» **Activity**: The expected result is the segment of the entries that begins with the line containing "ベアの指示、後方のブローの確認と休む暇がありません。" and ends with the last line, copied verbatim.
--- START ---
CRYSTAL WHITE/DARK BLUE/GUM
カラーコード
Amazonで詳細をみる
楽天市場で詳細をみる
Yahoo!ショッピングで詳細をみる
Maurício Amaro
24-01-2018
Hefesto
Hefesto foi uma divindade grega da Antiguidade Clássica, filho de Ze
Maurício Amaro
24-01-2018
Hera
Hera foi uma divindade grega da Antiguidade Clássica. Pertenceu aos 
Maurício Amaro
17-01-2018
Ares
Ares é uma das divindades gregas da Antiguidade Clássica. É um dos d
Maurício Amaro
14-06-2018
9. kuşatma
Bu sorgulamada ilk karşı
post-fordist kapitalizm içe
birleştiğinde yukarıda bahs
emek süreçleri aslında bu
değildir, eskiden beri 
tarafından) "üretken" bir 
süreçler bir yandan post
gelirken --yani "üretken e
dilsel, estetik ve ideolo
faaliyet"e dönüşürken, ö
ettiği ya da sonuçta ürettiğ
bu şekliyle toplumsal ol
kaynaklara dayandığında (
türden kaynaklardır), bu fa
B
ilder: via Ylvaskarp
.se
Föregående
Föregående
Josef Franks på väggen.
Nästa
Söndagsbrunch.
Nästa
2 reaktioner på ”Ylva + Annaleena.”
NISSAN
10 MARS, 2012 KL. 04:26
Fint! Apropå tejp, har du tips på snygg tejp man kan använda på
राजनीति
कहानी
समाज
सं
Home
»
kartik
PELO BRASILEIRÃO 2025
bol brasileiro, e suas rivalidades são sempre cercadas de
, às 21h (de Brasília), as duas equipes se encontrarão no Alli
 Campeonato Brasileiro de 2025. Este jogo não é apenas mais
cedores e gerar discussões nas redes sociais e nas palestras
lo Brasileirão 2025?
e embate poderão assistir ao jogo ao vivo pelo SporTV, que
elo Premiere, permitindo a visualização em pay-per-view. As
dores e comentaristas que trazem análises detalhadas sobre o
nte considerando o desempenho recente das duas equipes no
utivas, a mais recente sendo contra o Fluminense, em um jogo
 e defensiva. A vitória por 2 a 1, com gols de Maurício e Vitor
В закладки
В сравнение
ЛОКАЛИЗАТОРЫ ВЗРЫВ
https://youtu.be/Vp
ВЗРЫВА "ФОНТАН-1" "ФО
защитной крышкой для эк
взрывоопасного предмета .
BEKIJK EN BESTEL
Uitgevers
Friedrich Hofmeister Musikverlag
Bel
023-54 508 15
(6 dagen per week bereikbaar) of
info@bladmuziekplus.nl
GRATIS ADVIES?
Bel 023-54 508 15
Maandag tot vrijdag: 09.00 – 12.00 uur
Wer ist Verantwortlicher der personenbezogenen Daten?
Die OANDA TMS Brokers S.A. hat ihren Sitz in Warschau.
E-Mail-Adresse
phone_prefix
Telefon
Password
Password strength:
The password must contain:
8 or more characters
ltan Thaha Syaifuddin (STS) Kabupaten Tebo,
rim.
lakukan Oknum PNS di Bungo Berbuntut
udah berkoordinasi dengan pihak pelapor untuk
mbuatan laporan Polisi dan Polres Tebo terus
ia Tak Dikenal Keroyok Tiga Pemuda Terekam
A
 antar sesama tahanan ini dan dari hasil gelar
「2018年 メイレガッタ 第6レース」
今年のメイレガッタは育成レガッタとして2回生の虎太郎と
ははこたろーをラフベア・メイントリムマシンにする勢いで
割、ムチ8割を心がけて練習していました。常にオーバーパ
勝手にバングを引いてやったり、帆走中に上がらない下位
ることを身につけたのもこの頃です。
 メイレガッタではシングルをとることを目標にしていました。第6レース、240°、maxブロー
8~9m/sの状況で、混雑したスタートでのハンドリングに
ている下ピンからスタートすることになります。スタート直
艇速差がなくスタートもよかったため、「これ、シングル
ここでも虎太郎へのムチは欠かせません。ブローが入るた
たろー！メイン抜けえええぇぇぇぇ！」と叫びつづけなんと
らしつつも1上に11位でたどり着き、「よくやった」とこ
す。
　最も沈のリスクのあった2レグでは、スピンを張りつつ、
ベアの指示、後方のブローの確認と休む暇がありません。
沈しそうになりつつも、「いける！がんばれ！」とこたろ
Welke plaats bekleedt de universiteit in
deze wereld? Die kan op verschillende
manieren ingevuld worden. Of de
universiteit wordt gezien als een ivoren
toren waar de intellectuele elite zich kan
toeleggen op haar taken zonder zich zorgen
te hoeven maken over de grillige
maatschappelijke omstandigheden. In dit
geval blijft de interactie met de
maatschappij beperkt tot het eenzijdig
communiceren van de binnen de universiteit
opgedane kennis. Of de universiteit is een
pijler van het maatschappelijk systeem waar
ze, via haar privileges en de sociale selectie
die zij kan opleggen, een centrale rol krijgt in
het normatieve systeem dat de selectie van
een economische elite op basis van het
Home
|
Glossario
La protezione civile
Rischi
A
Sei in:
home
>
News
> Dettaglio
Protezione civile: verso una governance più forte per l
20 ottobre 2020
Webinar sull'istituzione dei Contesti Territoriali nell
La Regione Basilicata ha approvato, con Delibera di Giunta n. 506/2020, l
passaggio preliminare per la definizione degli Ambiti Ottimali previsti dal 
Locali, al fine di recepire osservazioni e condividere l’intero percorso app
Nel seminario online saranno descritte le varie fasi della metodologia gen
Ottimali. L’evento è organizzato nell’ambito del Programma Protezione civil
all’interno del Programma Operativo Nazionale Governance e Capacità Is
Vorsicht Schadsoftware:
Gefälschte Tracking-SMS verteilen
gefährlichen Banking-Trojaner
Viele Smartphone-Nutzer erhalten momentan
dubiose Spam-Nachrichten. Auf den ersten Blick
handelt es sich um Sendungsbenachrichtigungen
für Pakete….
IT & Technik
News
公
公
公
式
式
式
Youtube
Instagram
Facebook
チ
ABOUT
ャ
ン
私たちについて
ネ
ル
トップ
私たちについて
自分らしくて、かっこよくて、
--- END ---
» **Response to the exercise**:
ベアの指示、後方のブローの確認と休む暇がありません。
沈しそうになりつつも、「いける！がんばれ！」とこたろ
Welke plaats bekleedt de universiteit in
deze wereld? Die kan op verschillende
manieren ingevuld worden. Of de
universiteit wordt gezien als een ivoren
toren waar de intellectuele elite zich kan
toeleggen op haar taken zonder zich zorgen
te hoeven maken over de grillige
maatschappelijke omstandigheden. In dit
geval blijft de interactie met de
maatschappij beperkt tot het eenzijdig
communiceren van de binnen de universiteit
opgedane kennis. Of de universiteit is een
pijler van het maatschappelijk systeem waar
ze, via haar privileges en de sociale selectie
die zij kan opleggen, een centrale rol krijgt in
het normatieve systeem dat de selectie van
een economische elite op basis van het
Home
|
Glossario
La protezione civile
Rischi
A
Sei in:
home
>
News
> Dettaglio
Protezione civile: verso una governance più forte per l
20 ottobre 2020
Webinar sull'istituzione dei Contesti Territoriali nell
La Regione Basilicata ha approvato, con Delibera di Giunta n. 506/2020, l
passaggio preliminare per la definizione degli Ambiti Ottimali previsti dal 
Locali, al fine di recepire osservazioni e condividere l’intero percorso app
Nel seminario online saranno descritte le varie fasi della metodologia gen
Ottimali. L’evento è organizzato nell’ambito del Programma Protezione civil
all’interno del Programma Operativo Nazionale Governance e Capacità Is
Vorsicht Schadsoftware:
Gefälschte Tracking-SMS verteilen
gefährlichen Banking-Trojaner
Viele Smartphone-Nutzer erhalten momentan
dubiose Spam-Nachrichten. Auf den ersten Blick
handelt es sich um Sendungsbenachrichtigungen
für Pakete….
IT & Technik
News
公
公
公
式
式
式
Youtube
Instagram
Facebook
チ
ABOUT
ャ
ン
私たちについて
ネ
ル
トップ
私たちについて
自分らしくて、かっこよくて、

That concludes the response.